This way, I try as best I can to demonstrate that science is not monolithic, it is not just whatever upper class hetero-white male folks made up, and it is not free of bias. It is one type of knowledge and understanding of the world among many. I also go further than this and tell my students that whenever anyone studies systematically how or why physical processes happen where they do on the Earth’s surface, s/he is a physical geographer, regardless of whether some institution recognises that or not. This is to open up the possibility of envisioning knowledge, authority in some subject (understood as competence), or science itself beyond capitalist institutions like the university and of imagining education as an intellectual process aimed at maximising the potential for everyone’s self-determination. In an institution like the university, however, it is not really possible to put such visions into practice without dismantling the institution itself and the system that generates it. Critiquing conventional notions of science can at least help undermine ideologies about knowledge and its production, the role of universities, the nature of teaching, etc.

Returning to the major disadvantages of teaching an introductory physical geography course, a major one is becoming fully competent in the diversity of fields of knowledge that physical geography represents (from applying basic thermodynamics and statistics to understanding ecosystems and landform development), learning the material well enough to convey information properly and effectively. My main weakness was basic meteorology (it still is) and it took a few years of studying to gain sufficient understanding (this is another of the many long hours of unpaid activity that is mostly unacknowledged and hardly ever mentioned to postgraduates, prior to entering university institutions). It was well worth it, in hindsight because I can now speak on and read about the matter of extreme weather, for example, much more effectively and draw the matter to anticapitalist struggles much more easily, bringing in radical work from hazards researchers (see http://www.radixonline.org/), among others, who have been showing the linkages between capitalism and the making of cataclysms and meting out of disasters on the poor.

Another no less major problem is avoiding a sense of artificiality in connecting anticapitalist politics to physical geography topics. People can and have been put off in my classrooms when issues I raise do not appear to be relevant to the curriculum. So, I have eventually come up with ways of interweaving anticapitalist messages with the topics covered. It has taken me several years of teaching the same or similar courses in physical geography to be able to achieve this and I have faltered many times along the way. There is anyway a limit to such attempts at subtlety when an issue is subjected to polarisation in the mainstream, such as global warming. I have been accused of anti-Americanism in student evaluations simply by showing CO2 emissions by country, which makes it obvious that the US is the biggest polluting country per capita. Such can be the risks of an introductory physical geography course in the US.

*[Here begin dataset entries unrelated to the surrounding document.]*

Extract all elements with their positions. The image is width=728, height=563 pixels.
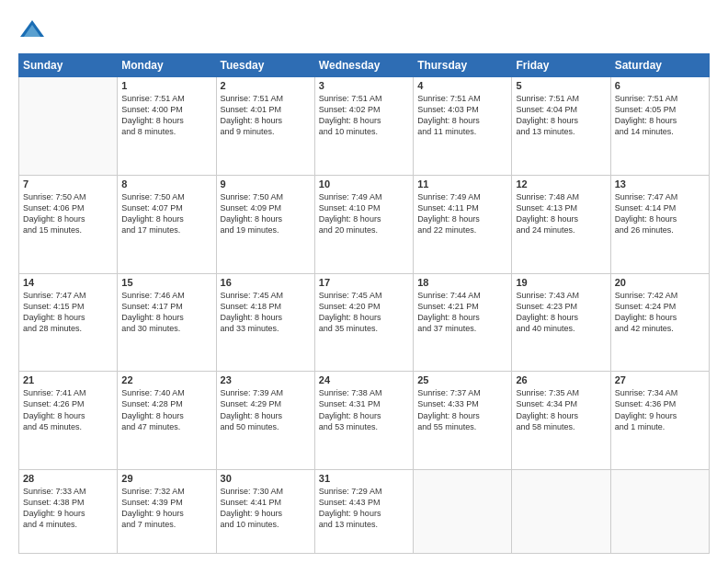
day-info: Sunrise: 7:39 AMSunset: 4:29 PMDaylight:… xyxy=(221,387,311,432)
logo xyxy=(18,17,50,44)
calendar-cell: 28Sunrise: 7:33 AMSunset: 4:38 PMDayligh… xyxy=(19,470,118,554)
day-number: 5 xyxy=(516,80,606,91)
calendar-cell: 27Sunrise: 7:34 AMSunset: 4:36 PMDayligh… xyxy=(610,372,709,470)
calendar-cell: 9Sunrise: 7:50 AMSunset: 4:09 PMDaylight… xyxy=(216,175,314,273)
day-number: 21 xyxy=(23,374,113,385)
day-info: Sunrise: 7:51 AMSunset: 4:01 PMDaylight:… xyxy=(221,93,311,138)
calendar-cell: 6Sunrise: 7:51 AMSunset: 4:05 PMDaylight… xyxy=(610,77,709,176)
day-number: 20 xyxy=(615,277,705,288)
weekday-header: Sunday xyxy=(19,54,118,77)
day-info: Sunrise: 7:47 AMSunset: 4:15 PMDaylight:… xyxy=(23,290,113,335)
header xyxy=(18,17,710,44)
weekday-header: Tuesday xyxy=(216,54,314,77)
day-number: 15 xyxy=(121,277,211,288)
day-info: Sunrise: 7:43 AMSunset: 4:23 PMDaylight:… xyxy=(516,290,606,335)
calendar-cell: 30Sunrise: 7:30 AMSunset: 4:41 PMDayligh… xyxy=(216,470,314,554)
day-info: Sunrise: 7:51 AMSunset: 4:04 PMDaylight:… xyxy=(516,93,606,138)
day-info: Sunrise: 7:51 AMSunset: 4:00 PMDaylight:… xyxy=(121,93,211,138)
day-number: 13 xyxy=(615,178,705,190)
day-number: 25 xyxy=(417,374,507,385)
calendar-cell: 7Sunrise: 7:50 AMSunset: 4:06 PMDaylight… xyxy=(19,175,118,273)
weekday-header: Wednesday xyxy=(314,54,413,77)
calendar-cell xyxy=(610,470,709,554)
day-number: 29 xyxy=(121,473,211,484)
calendar-cell: 20Sunrise: 7:42 AMSunset: 4:24 PMDayligh… xyxy=(610,273,709,372)
calendar-cell: 18Sunrise: 7:44 AMSunset: 4:21 PMDayligh… xyxy=(414,273,512,372)
calendar-cell: 1Sunrise: 7:51 AMSunset: 4:00 PMDaylight… xyxy=(118,77,216,176)
day-number: 12 xyxy=(516,178,606,190)
calendar: SundayMondayTuesdayWednesdayThursdayFrid… xyxy=(18,53,710,554)
day-info: Sunrise: 7:33 AMSunset: 4:38 PMDaylight:… xyxy=(23,486,113,531)
calendar-cell: 26Sunrise: 7:35 AMSunset: 4:34 PMDayligh… xyxy=(512,372,610,470)
calendar-cell: 21Sunrise: 7:41 AMSunset: 4:26 PMDayligh… xyxy=(19,372,118,470)
day-number: 17 xyxy=(319,277,409,288)
day-number: 6 xyxy=(615,80,705,91)
day-number: 1 xyxy=(121,80,211,91)
calendar-cell: 31Sunrise: 7:29 AMSunset: 4:43 PMDayligh… xyxy=(314,470,413,554)
calendar-cell: 15Sunrise: 7:46 AMSunset: 4:17 PMDayligh… xyxy=(118,273,216,372)
day-info: Sunrise: 7:50 AMSunset: 4:07 PMDaylight:… xyxy=(121,191,211,236)
day-info: Sunrise: 7:50 AMSunset: 4:09 PMDaylight:… xyxy=(221,191,311,236)
calendar-cell xyxy=(414,470,512,554)
calendar-cell: 24Sunrise: 7:38 AMSunset: 4:31 PMDayligh… xyxy=(314,372,413,470)
calendar-cell: 11Sunrise: 7:49 AMSunset: 4:11 PMDayligh… xyxy=(414,175,512,273)
day-info: Sunrise: 7:50 AMSunset: 4:06 PMDaylight:… xyxy=(23,191,113,236)
calendar-cell: 12Sunrise: 7:48 AMSunset: 4:13 PMDayligh… xyxy=(512,175,610,273)
day-info: Sunrise: 7:41 AMSunset: 4:26 PMDaylight:… xyxy=(23,387,113,432)
day-info: Sunrise: 7:49 AMSunset: 4:11 PMDaylight:… xyxy=(417,191,507,236)
day-info: Sunrise: 7:35 AMSunset: 4:34 PMDaylight:… xyxy=(516,387,606,432)
weekday-header: Thursday xyxy=(414,54,512,77)
calendar-cell xyxy=(512,470,610,554)
day-number: 9 xyxy=(221,178,311,190)
day-info: Sunrise: 7:49 AMSunset: 4:10 PMDaylight:… xyxy=(319,191,409,236)
day-info: Sunrise: 7:29 AMSunset: 4:43 PMDaylight:… xyxy=(319,486,409,531)
weekday-header: Friday xyxy=(512,54,610,77)
day-number: 2 xyxy=(221,80,311,91)
calendar-cell xyxy=(19,77,118,176)
day-number: 16 xyxy=(221,277,311,288)
calendar-cell: 4Sunrise: 7:51 AMSunset: 4:03 PMDaylight… xyxy=(414,77,512,176)
day-number: 8 xyxy=(121,178,211,190)
day-info: Sunrise: 7:32 AMSunset: 4:39 PMDaylight:… xyxy=(121,486,211,531)
logo-icon xyxy=(18,17,46,44)
day-info: Sunrise: 7:51 AMSunset: 4:05 PMDaylight:… xyxy=(615,93,705,138)
calendar-cell: 10Sunrise: 7:49 AMSunset: 4:10 PMDayligh… xyxy=(314,175,413,273)
day-number: 26 xyxy=(516,374,606,385)
day-info: Sunrise: 7:37 AMSunset: 4:33 PMDaylight:… xyxy=(417,387,507,432)
weekday-header: Monday xyxy=(118,54,216,77)
day-info: Sunrise: 7:38 AMSunset: 4:31 PMDaylight:… xyxy=(319,387,409,432)
calendar-header-row: SundayMondayTuesdayWednesdayThursdayFrid… xyxy=(19,54,710,77)
day-number: 11 xyxy=(417,178,507,190)
calendar-cell: 8Sunrise: 7:50 AMSunset: 4:07 PMDaylight… xyxy=(118,175,216,273)
day-info: Sunrise: 7:30 AMSunset: 4:41 PMDaylight:… xyxy=(221,486,311,531)
calendar-cell: 22Sunrise: 7:40 AMSunset: 4:28 PMDayligh… xyxy=(118,372,216,470)
calendar-week-row: 14Sunrise: 7:47 AMSunset: 4:15 PMDayligh… xyxy=(19,273,710,372)
calendar-cell: 5Sunrise: 7:51 AMSunset: 4:04 PMDaylight… xyxy=(512,77,610,176)
calendar-week-row: 21Sunrise: 7:41 AMSunset: 4:26 PMDayligh… xyxy=(19,372,710,470)
day-info: Sunrise: 7:51 AMSunset: 4:02 PMDaylight:… xyxy=(319,93,409,138)
day-number: 27 xyxy=(615,374,705,385)
calendar-week-row: 7Sunrise: 7:50 AMSunset: 4:06 PMDaylight… xyxy=(19,175,710,273)
day-number: 18 xyxy=(417,277,507,288)
calendar-cell: 16Sunrise: 7:45 AMSunset: 4:18 PMDayligh… xyxy=(216,273,314,372)
day-info: Sunrise: 7:47 AMSunset: 4:14 PMDaylight:… xyxy=(615,191,705,236)
day-info: Sunrise: 7:40 AMSunset: 4:28 PMDaylight:… xyxy=(121,387,211,432)
day-number: 22 xyxy=(121,374,211,385)
day-number: 7 xyxy=(23,178,113,190)
calendar-cell: 19Sunrise: 7:43 AMSunset: 4:23 PMDayligh… xyxy=(512,273,610,372)
calendar-cell: 3Sunrise: 7:51 AMSunset: 4:02 PMDaylight… xyxy=(314,77,413,176)
day-number: 14 xyxy=(23,277,113,288)
day-info: Sunrise: 7:45 AMSunset: 4:18 PMDaylight:… xyxy=(221,290,311,335)
day-info: Sunrise: 7:51 AMSunset: 4:03 PMDaylight:… xyxy=(417,93,507,138)
calendar-cell: 23Sunrise: 7:39 AMSunset: 4:29 PMDayligh… xyxy=(216,372,314,470)
calendar-week-row: 1Sunrise: 7:51 AMSunset: 4:00 PMDaylight… xyxy=(19,77,710,176)
day-info: Sunrise: 7:46 AMSunset: 4:17 PMDaylight:… xyxy=(121,290,211,335)
page: SundayMondayTuesdayWednesdayThursdayFrid… xyxy=(0,0,728,563)
day-number: 4 xyxy=(417,80,507,91)
day-number: 19 xyxy=(516,277,606,288)
day-info: Sunrise: 7:34 AMSunset: 4:36 PMDaylight:… xyxy=(615,387,705,432)
day-number: 3 xyxy=(319,80,409,91)
day-info: Sunrise: 7:44 AMSunset: 4:21 PMDaylight:… xyxy=(417,290,507,335)
day-info: Sunrise: 7:48 AMSunset: 4:13 PMDaylight:… xyxy=(516,191,606,236)
day-number: 28 xyxy=(23,473,113,484)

Let me illustrate, using the topic of global warming, how I have learned to deal with institutional constraints, wider political context, and other above-described problems. As you may be aware, it is a very contentious topic, filled with disinformation campaigns in the US. I therefore have to approach the topic very gingerly. I start from the beginning of the term, talking about Earth’s history and the gradual changes in the composition of the atmosphere over millions of years, and then build on this all the way to the full-blown topic when covering climate and climate change. By the time global warming is discussed, there is usually an awareness that climate change happens all the time with and without people doing anything or even existing. There may still be confusion about ozone depletion and the greenhouse effect, but not about the role of human impact. With the variety of information presented and the fact that around here global warming tends not to be denied among most people, it is usually easy to arrive at understanding how recent global atmospheric changes have come about. I show them figures (a map, even) of where the most greenhouse gas emissions per capita are (I often have to explain why doing the figures per capita is important) and compare those figures with a map of where most deaths due to global warming trends are occurring. I always make sure to highlight how the European Union is among the biggest culprits of high greenhouse gas emissions, in spite of its environmentalist rhetoric, and that China are embarking on a similar path because they are competing in the same capitalist system (this is to avoid the accusation of anti-Americanism). Throughout, I couch the matter in terms of ruling classes (through corporations and governments) making such decisions, creating obstacles to change in energy policies, etc., with examples like the destruction of the US railway system through the collusion of large corporations in the 1950s.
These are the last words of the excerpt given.